Part of the reason that most executives are looking at Google is because the company already has started dabbling in sports. Virtually every league and most TV networks have some sort of sports channel on Google’s YouTube. With a market cap of close to $200 billion, leagues are hopeful that the company will become more interested in competing for mainstream digital rights. Said NFL Media COO Brian Rolapp: “YouTube and Google still have huge reach when it comes to the Internet.”
Leagues and networks already have business relationships with Apple for various apps, from which several leagues make their out-of-market game packages available. Apple also has deep pockets, with a market cap of more than $520 billion, but its pay-per-view business model is not conducive to the mass audiences that watch live sports. Said the NFL’s Rolapp: “Apple has built an outstanding cross-platform commerce platform.”
Around 40 million people subscribe to Xbox Live, making it, effectively, the biggest multichannel video provider in the country. “That’s a pretty big installed base right there,” said NBA Executive Vice President Bill Koenig.
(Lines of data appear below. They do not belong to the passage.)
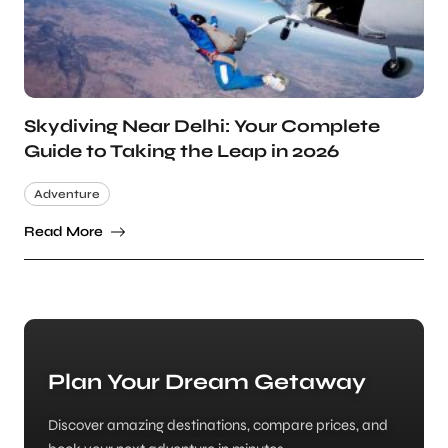
Skydiving Near Delhi: Your Complete
Guide to Taking the Leap in 2026
Adventure
Read More
Plan Your Dream Getaway
Discover amazing destinations, compare prices, and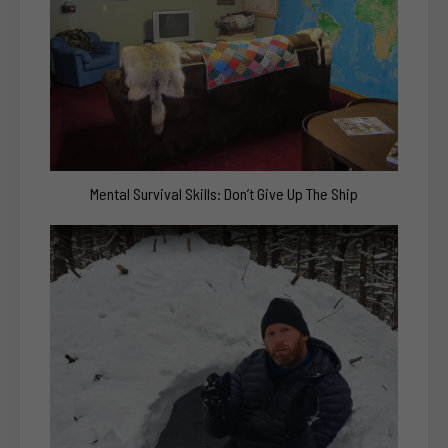
Mental Survival Skills: Don’t Give Up The Ship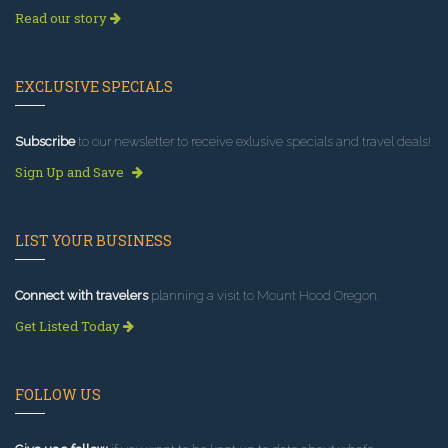
Read our story
EXCLUSIVE SPECIALS
Subscribe
to our newsletter to receive exlusive specials and travel deals!
Sign Up and Save
LIST YOUR BUSINESS
Connect with travelers
planning a visit to Mount Hood Oregon.
Get Listed Today
FOLLOW US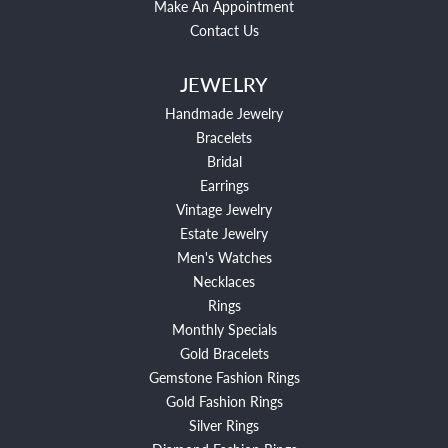
Make An Appointment
Contact Us
JEWELRY
Handmade Jewelry
Bracelets
Bridal
Earrings
Vintage Jewelry
Estate Jewelry
Men's Watches
Necklaces
Rings
Monthly Specials
Gold Bracelets
Gemstone Fashion Rings
Gold Fashion Rings
Silver Rings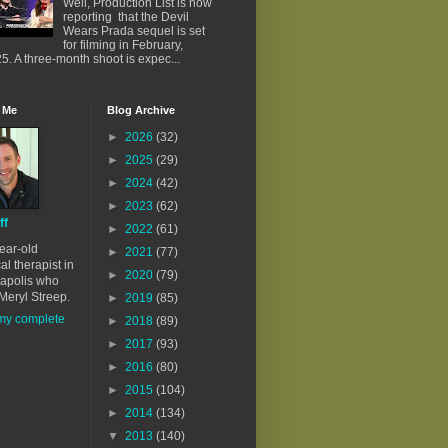
Well, Production List is now
reporting that the Devil
Wears Prada sequel is set
for filming in February,
5. A three-month shoot is expec...
 Me
Blog Archive
►
2026
(32)
►
2025
(29)
►
2024
(42)
►
2023
(62)
ff
►
2022
(61)
ear-old
►
2021
(77)
al therapist in
►
2020
(79)
apolis who
Meryl Streep.
►
2019
(85)
my complete
►
2018
(89)
►
2017
(93)
►
2016
(80)
►
2015
(104)
►
2014
(134)
▼
2013
(140)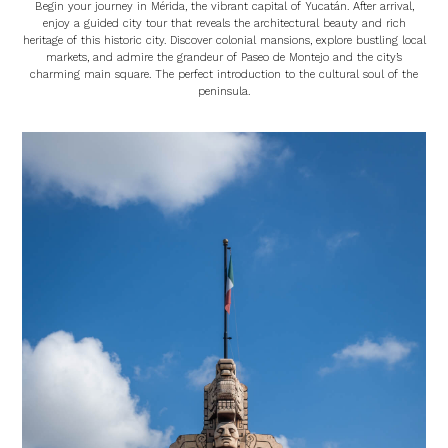
Begin your journey in Mérida, the vibrant capital of Yucatán. After arrival,
enjoy a guided city tour that reveals the architectural beauty and rich
heritage of this historic city. Discover colonial mansions, explore bustling local
markets, and admire the grandeur of Paseo de Montejo and the city’s
charming main square. The perfect introduction to the cultural soul of the
peninsula.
Xbox Live users have access to sports like ESPN3, plus deals with various leagues for highlight rights. Said the NFL’s Rolapp: “The Xbox essentially could be a video delivery to your home with a lot more processing power than your set-top box, so you could do more interactive things. … Microsoft needs to decide what kind of content they are going to deliver, if they’re going to be a complement to pay-TV or are they going to compete with it.”
Around 26 million people stream Netflix content to their home, a number that intrigues rights holders. “Netflix is a big player with a globally available distribution platform,” said Bedrocket Media Ventures CEO Brian Bedol. “So far, though, they haven’t shown any inclination to being interested in sports.”
It’s impossible to ignore the sheer number of people who use Facebook: 901 million people per month, including 526 million people every day. Earlier this spring, ESPN made college games available on Facebook via ESPN3. Leagues are keeping a watchful eye to see if Facebook will try to acquire more rights. Said the NBA’s Koenig: “We put content on Facebook to help push people toward our other content platforms. Facebook is today our No. 2 referral to NBA.com.”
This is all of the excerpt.